▶ [Problem details]: Reproduce, exactly, the lines of the material below from the line containing "Tel. +49 06403/67070-0" through the line containing "info@systec-lab.de", with both end lines included and nothing else.

Available data: Begin

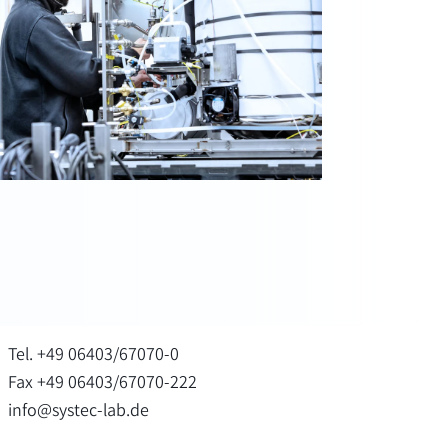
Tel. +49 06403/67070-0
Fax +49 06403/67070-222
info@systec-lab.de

Available data: End
Available data: Begin

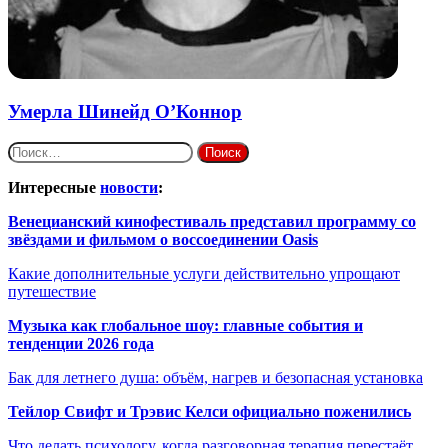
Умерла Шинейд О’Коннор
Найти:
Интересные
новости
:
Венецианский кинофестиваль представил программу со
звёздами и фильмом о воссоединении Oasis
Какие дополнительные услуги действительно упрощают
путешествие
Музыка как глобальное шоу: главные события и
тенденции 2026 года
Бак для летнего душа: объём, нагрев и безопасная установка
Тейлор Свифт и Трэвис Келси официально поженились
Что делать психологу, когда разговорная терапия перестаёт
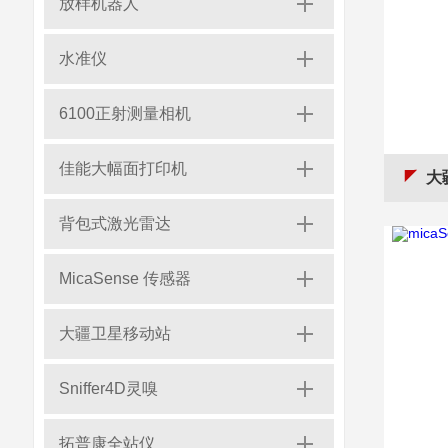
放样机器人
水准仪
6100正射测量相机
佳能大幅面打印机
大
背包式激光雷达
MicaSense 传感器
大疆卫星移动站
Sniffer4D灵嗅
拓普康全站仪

Available data: End

▶ [Problem solution]:
Tel. +49 06403/67070-0
Fax +49 06403/67070-222
info@systec-lab.de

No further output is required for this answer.